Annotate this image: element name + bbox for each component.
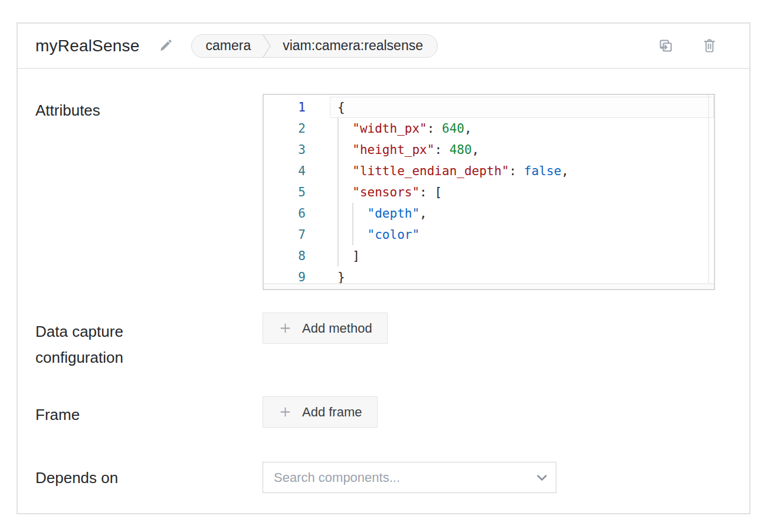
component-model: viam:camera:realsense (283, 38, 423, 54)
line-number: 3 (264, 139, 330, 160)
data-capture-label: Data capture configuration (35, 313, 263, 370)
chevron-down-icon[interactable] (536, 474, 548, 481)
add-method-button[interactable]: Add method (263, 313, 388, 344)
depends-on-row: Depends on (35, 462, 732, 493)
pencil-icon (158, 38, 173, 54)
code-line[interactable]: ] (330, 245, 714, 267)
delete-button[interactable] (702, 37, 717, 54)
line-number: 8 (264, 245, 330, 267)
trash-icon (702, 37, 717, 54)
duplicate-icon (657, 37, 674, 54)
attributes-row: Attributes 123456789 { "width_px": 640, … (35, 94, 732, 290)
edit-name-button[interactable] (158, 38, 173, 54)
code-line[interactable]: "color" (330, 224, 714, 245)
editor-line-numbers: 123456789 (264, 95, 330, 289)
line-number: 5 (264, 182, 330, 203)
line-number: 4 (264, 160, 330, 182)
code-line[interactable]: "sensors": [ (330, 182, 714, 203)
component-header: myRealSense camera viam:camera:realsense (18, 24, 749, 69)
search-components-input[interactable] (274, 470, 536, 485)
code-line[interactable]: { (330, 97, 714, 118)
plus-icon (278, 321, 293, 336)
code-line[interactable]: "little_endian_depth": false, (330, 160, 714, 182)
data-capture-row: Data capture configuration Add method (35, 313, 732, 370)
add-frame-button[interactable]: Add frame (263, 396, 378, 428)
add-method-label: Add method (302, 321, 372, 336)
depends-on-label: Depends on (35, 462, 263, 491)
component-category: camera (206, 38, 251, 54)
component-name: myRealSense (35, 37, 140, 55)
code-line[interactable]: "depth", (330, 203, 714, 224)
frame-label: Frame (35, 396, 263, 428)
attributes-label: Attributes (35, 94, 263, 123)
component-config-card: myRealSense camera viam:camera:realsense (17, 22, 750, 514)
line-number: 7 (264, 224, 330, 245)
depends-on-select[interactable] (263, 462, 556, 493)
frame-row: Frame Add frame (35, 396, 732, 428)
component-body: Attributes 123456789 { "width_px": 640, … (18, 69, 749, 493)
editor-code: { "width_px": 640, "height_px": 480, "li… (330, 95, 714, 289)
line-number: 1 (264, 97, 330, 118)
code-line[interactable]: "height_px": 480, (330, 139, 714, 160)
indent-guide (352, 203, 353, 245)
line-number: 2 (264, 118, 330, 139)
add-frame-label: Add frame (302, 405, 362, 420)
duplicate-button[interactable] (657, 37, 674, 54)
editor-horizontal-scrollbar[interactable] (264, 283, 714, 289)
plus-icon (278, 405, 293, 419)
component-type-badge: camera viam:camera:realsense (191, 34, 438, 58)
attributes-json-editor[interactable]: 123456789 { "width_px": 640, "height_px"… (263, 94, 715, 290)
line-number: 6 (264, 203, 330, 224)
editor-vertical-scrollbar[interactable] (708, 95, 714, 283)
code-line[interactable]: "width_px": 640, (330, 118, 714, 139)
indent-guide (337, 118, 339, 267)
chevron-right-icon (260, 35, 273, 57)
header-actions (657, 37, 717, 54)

===

_What is required_
Count each line above where the string "button" occurs. Give the number only.

_Answer box_
5